Isso, é claro, pode gerar uma boa quantidade de recursos para a produção audiovisual brasileira (a rigor cerca de 120 milhões de reais ao ano), mas também é claro que não está agradando nem um pouquinho às emissoras de televisão – ainda que seus defensores sustentem que esses recursos voltarão às TVs na forma de produto audiovisual qualificado, portanto programação de qualidade.

Muitos outros pontos dos capítulos tributários (descritos nos artigos 63 a 70) serão objeto de contestação pelas partes interessadas. Os exibidores e os distribuidores, por exemplo, vão se opor ferozmente à Condecine de 600 mil reais para filmes lançados com mais de 200 cópias (artigo 64 incisos I e III), ou à sobretaxa de 10% sobre o valores dos ingressos de cinema (artigo 68). Já os produtores cinematográficos certamente vão se opor ao artigo 103, que tira dos benefícios da lei Rouanet os filmes ficcionais de longa-metragem.

As questões mais polêmicas do novo projeto, no entanto, não são as que mexem nas contas bancárias dos envolvidos, mas nas suas consciências. São questões que têm pouco a ver com a regulação da atividade audiovisual – que é do que trata o projeto da Ancinav – e que, portanto, não têm razão visível de estar ali.

Entre elas está o artigo 43, que o governo já se dispôs a retirar, que dava à Ancinav a competência para dispor sobre "a responsabilidade editorial e as atividades de seleção e direção da programação previstas pela Constituição Federal". Mas há outros artigos incômodos para a livre expressão do pensamento e que também estão visivelmente deslocados no projeto. Um deles é o artigo 8, cujo texto afirma que "no exercício da regulação das atividades cinematográficas e audiovisuais, o Poder Público observará a exigência de mínima intervenção na vida privada". Como se não bastasse, assegura, no inciso I, que "a liberdade será a regra, constituindo exceções as proibições, restrições e interferências do Poder Público".

Não foi para isso que tanta gente, inclusive a maioria das pessoas que redigiram o projeto, lutou pela redemocratização do país. Logo em seguida o mesmo artigo afirma que "os condicionamentos deverão ter vínculos, tanto de necessidade quanto de adequação, com finalidades públicas específicas e relevantes". Se isso alguma vez tivesse sido solicitado aos realizadores, o cinema brasileiro possivelmente estaria extinto.

Mar bravio

Ironicamente, alguns artigos que em sua essência são muito bons e que por isso mesmo poderiam ser objeto de aprovação unânime pela categoria, acabam sendo desnecessariamente contaminados por algumas palavras a mais. O melhor exemplo disso é o artigo 4, que fala sobre os deveres do Poder Público no que se refere à regulação das atividades cinematográficas e audiovisuais.

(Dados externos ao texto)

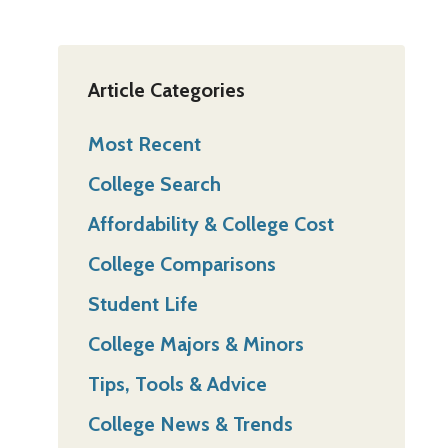
Article Categories
Most Recent
College Search
Affordability & College Cost
College Comparisons
Student Life
College Majors & Minors
Tips, Tools & Advice
College News & Trends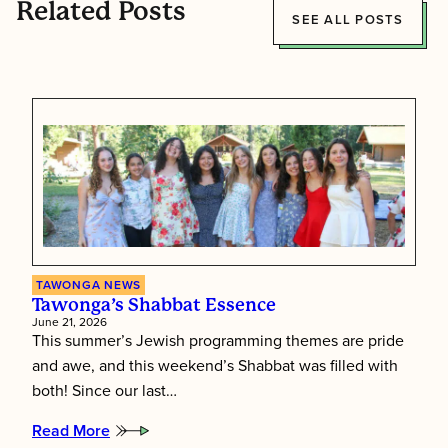
Related Posts
SEE ALL POSTS
TAWONGA NEWS
Tawonga’s Shabbat Essence
June 21, 2026
This summer’s Jewish programming themes are pride
and awe, and this weekend’s Shabbat was filled with
both! Since our last…
Read More
: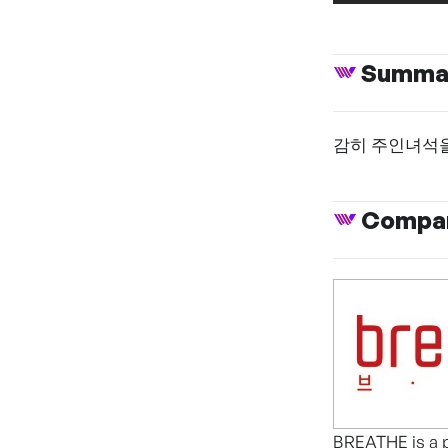
Summa
감히 주인녀석을
Compan
BREATHE is a p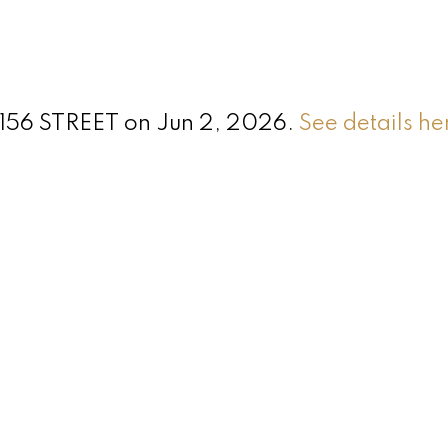
5 156 STREET on Jun 2, 2026.
See details he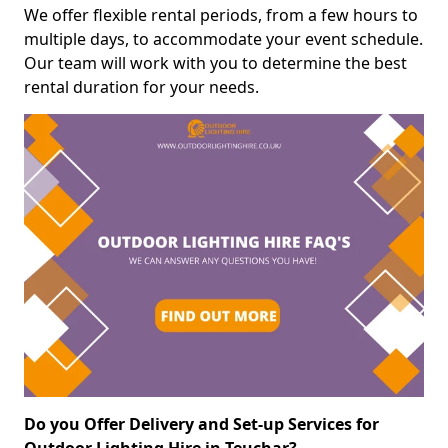
We offer flexible rental periods, from a few hours to
multiple days, to accommodate your event schedule.
Our team will work with you to determine the best
rental duration for your needs.
Do you Offer Delivery and Set-up Services for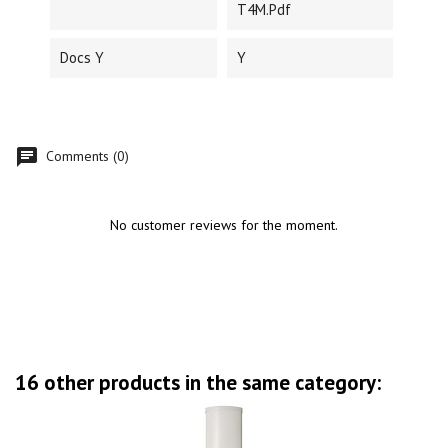
T4M.pdf
Docs Y
Y
Comments (0)
No customer reviews for the moment.
16 other products in the same category: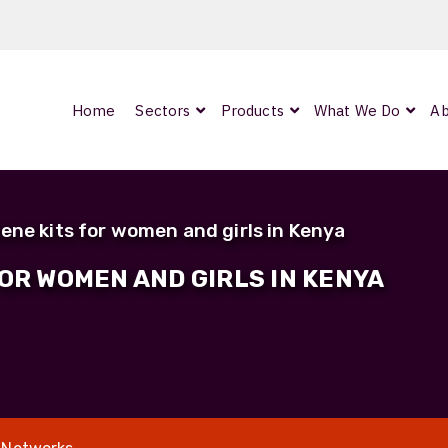
Home
Sectors
Products
What We Do
Ab
0
ArmourLux300
LC-MAX Lite
ene kits for women and girls in Kenya
IP-PRO
FOR WOMEN AND GIRLS IN KENYA
nded
OCC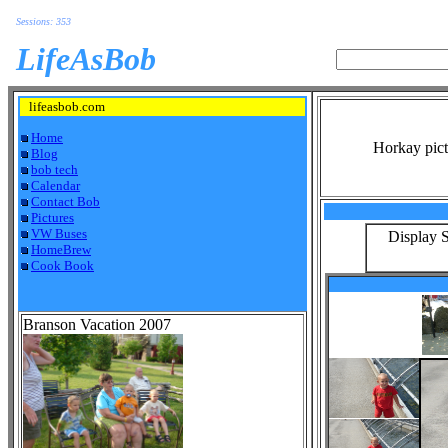
Sessions: 353
LifeAsBob
lifeasbob.com
Home
Horkay pict
Blog
bob tech
Calendar
Contact Bob
Pictures
VW Buses
Display S
HomeBrew
Cook Book
Branson Vacation 2007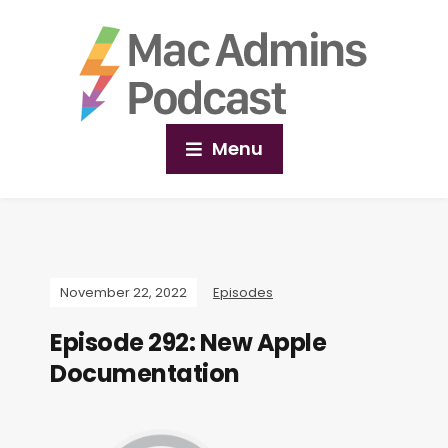
Menu
November 22, 2022
Episodes
Episode 292: New Apple
Documentation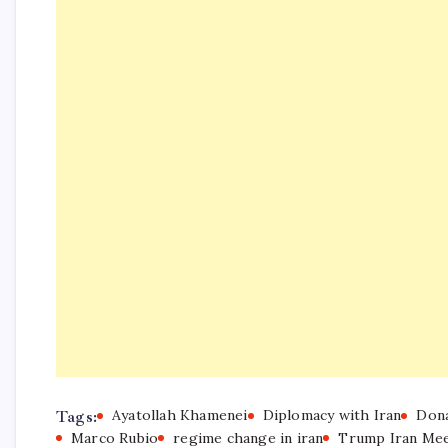
Tags:
Ayatollah Khamenei
Diplomacy with Iran
Don
Marco Rubio
regime change in iran
Trump Iran Mee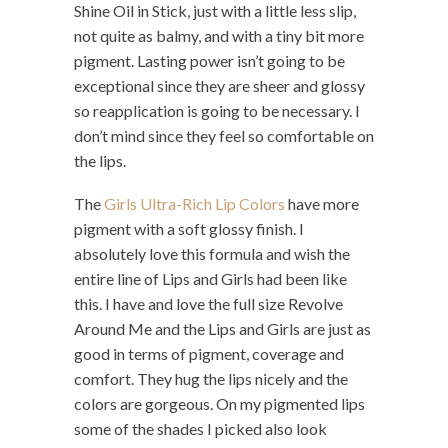
Shine Oil in Stick, just with a little less slip,
not quite as balmy, and with a tiny bit more
pigment. Lasting power isn’t going to be
exceptional since they are sheer and glossy
so reapplication is going to be necessary. I
don’t mind since they feel so comfortable on
the lips.
The
Girls Ultra-Rich Lip Colors
have more
pigment with a soft glossy finish. I
absolutely love this formula and wish the
entire line of Lips and Girls had been like
this. I have and love the full size Revolve
Around Me and the Lips and Girls are just as
good in terms of pigment, coverage and
comfort. They hug the lips nicely and the
colors are gorgeous. On my pigmented lips
some of the shades I picked also look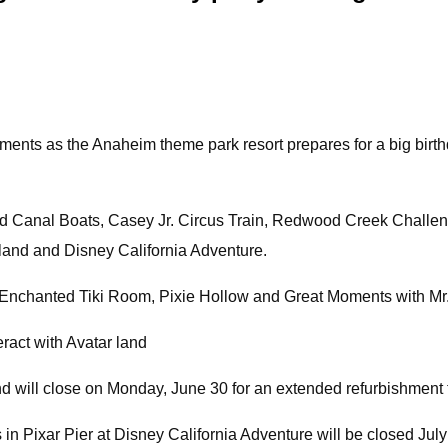
hments as the Anaheim theme park resort prepares for a big birt
nd Canal Boats, Casey Jr. Circus Train, Redwood Creek Challeng
yland and Disney California Adventure.
 Enchanted Tiki Room, Pixie Hollow and Great Moments with Mr. 
ract with Avatar land
 will close on Monday, June 30 for an extended refurbishment th
n Pixar Pier at Disney California Adventure will be closed July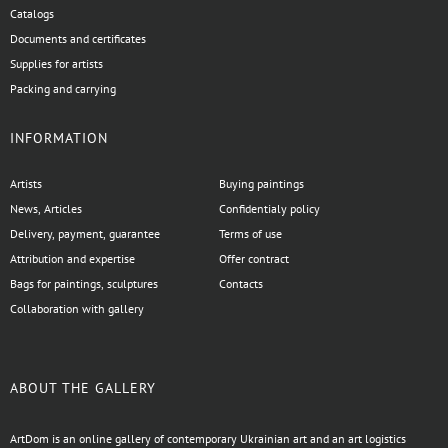
Catalogs
Documents and certificates
Supplies for artists
Packing and carrying
INFORMATION
Artists
Buying paintings
News, Articles
Confidentialy policy
Delivery, payment, guarantee
Terms of use
Attribution and expertise
Offer contract
Bags for paintings, sculptures
Contacts
Collaboration with gallery
ABOUT THE GALLERY
ArtDom is an online gallery of contemporary Ukrainian art and an art logistics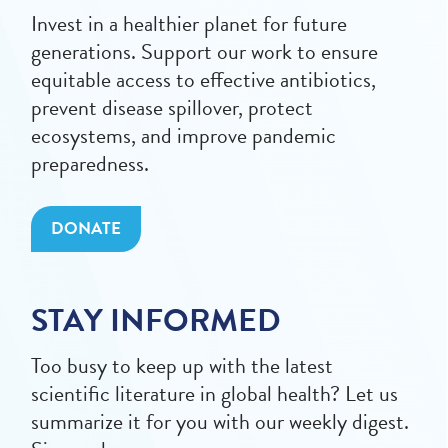
Invest in a healthier planet for future
generations. Support our work to ensure
equitable access to effective antibiotics,
prevent disease spillover, protect
ecosystems, and improve pandemic
preparedness.
DONATE
STAY INFORMED
Too busy to keep up with the latest
scientific literature in global health? Let us
summarize it for you with our weekly digest.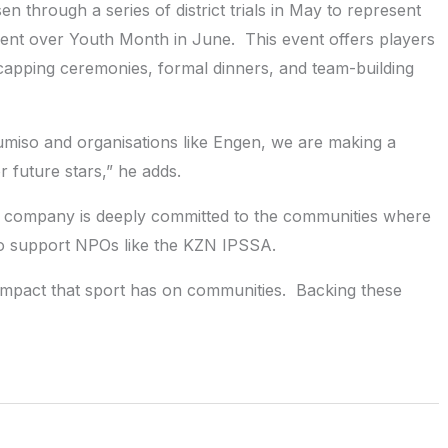
through a series of district trials in May to represent
ment over Youth Month in June. This event offers players
h capping ceremonies, formal dinners, and team-building
dumiso and organisations like Engen, we are making a
r future stars,” he adds.
 company is deeply committed to the communities where
o support NPOs like the KZN IPSSA.
impact that sport has on communities. Backing these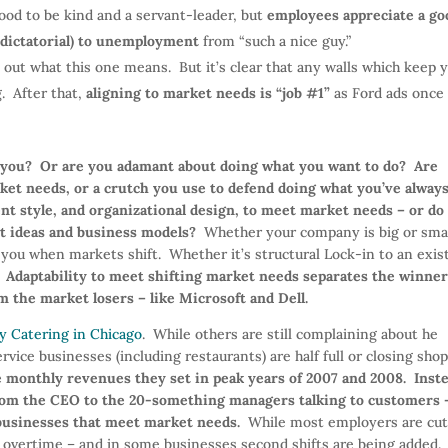
ood to be kind and a servant-leader, but
employees appreciate a go
 dictatorial) to unemployment
from “such a nice guy.”
ed out what this one means. But it’s clear that any walls which keep 
. After that,
aligning to market needs is “job #1”
as Ford ads once
s you? Or are you adamant about doing what you want to do?
Are
ket needs, or a crutch you use to defend doing what you’ve alway
t style, and organizational design, to meet market needs – or do
t ideas and business models?
Whether your company is big or smal
l you when markets shift. Whether it’s structural Lock-in to an exis
.
Adaptability to meet shifting market needs separates the winner
m the market losers – like Microsoft and Dell.
y Catering in Chicago
. While others are still complaining about he
rvice businesses (including restaurants) are half full or closing sho
he monthly revenues they set in peak years of 2007 and 2008.
Inst
 from the CEO to the 20-something managers talking to customers 
 businesses that meet market needs.
While most employers are cut
g overtime – and in some businesses second shifts are being added.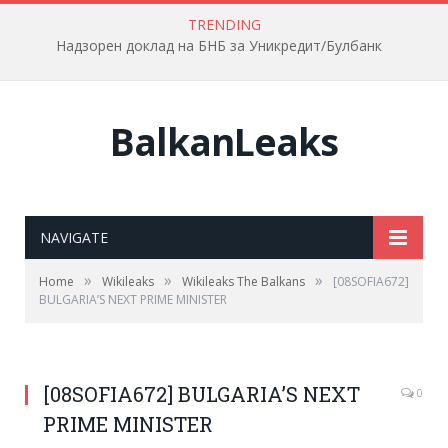
TRENDING
Надзорен доклад на БНБ за Уникредит/Булбанк
BalkanLeaks
NAVIGATE
»
»
»
Home
Wikileaks
Wikileaks The Balkans
[08SOFIA672]
BULGARIA’S NEXT PRIME MINISTER
[08SOFIA672] BULGARIA’S NEXT
0
PRIME MINISTER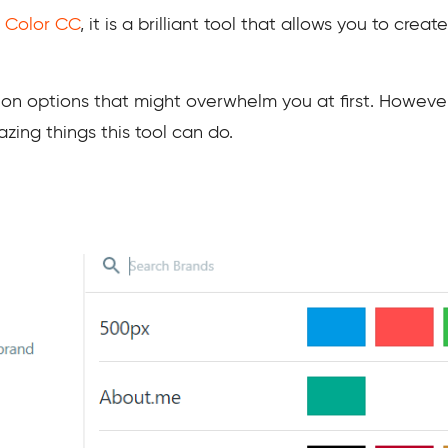
 Color CC
, it is a brilliant tool that allows you to crea
tion options that might overwhelm you at first. However
zing things this tool can do.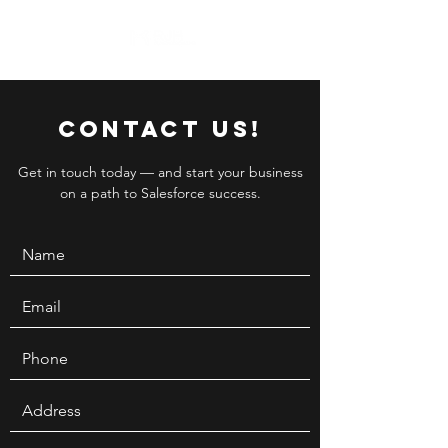
Contact Us!
Get in touch today — and start your business
on a path to Salesforce success.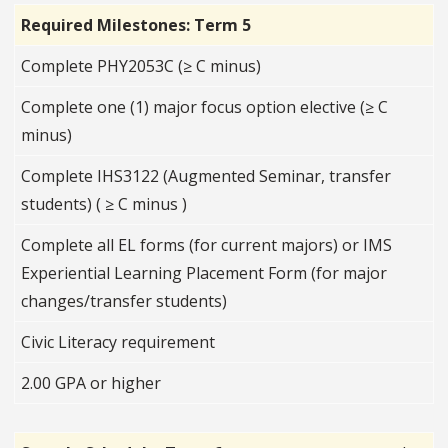
Required Milestones: Term 5
Complete PHY2053C (≥ C minus)
Complete one (1) major focus option elective (≥ C
minus)
Complete IHS3122 (Augmented Seminar, transfer
students) ( ≥ C minus )
Complete all EL forms (for current majors) or IMS
Experiential Learning Placement Form (for major
changes/transfer students)
Civic Literacy requirement
2.00 GPA or higher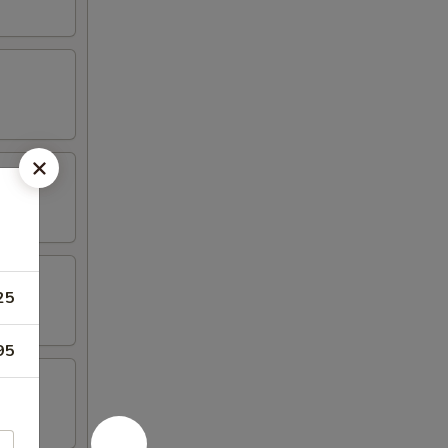
25
95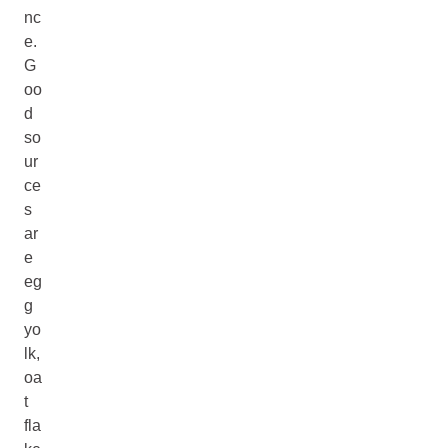
nc
e.
G
oo
d
so
ur
ce
s
ar
e
eg
g
yo
lk,
oa
t
fla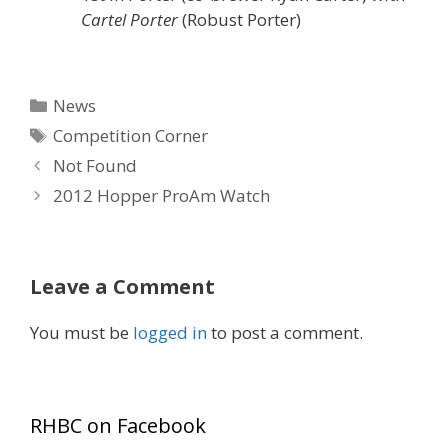
Cartel Porter
(Robust Porter)
Categories
News
Tags
Competition Corner
Not Found
2012 Hopper ProAm Watch
Leave a Comment
You must be
logged in
to post a comment.
RHBC on Facebook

Ao longo de 16 alíneas, ele define como metas muita coisa importante, como "propiciar a competição efetiva no mercado cinematográfico e audiovisual" e "fortalecer a produção independente e a produção regional" (o que na verdade aponta para o cumprimento do artigo 221 da Constituição de 1988). Na 17ª alínea, no entanto, define como um dever do Estado "proteger os valores éticos e sociais da pessoa e da família". É difícil entender qual o espaço disso num projeto sério de regulação do audiovisual.

Muitas formulações, e não apenas essa, são desnecessárias e servem apenas para obscurecer as mais consistentes. No artigo 38 parágrafo primeiro, o projeto diz que "são modalidades de conteúdo audiovisual, a serem regulamentadas pela Ancinav, a obra cinematográfica e a obra videofonográfica de qualquer natureza, entre as quais a publicitária, a jornalística, a esportiva e a documental". Ao destacar essas últimas, o projeto já parece reconhecer o caráter controverso do que está dizendo. Por que insistir nisso?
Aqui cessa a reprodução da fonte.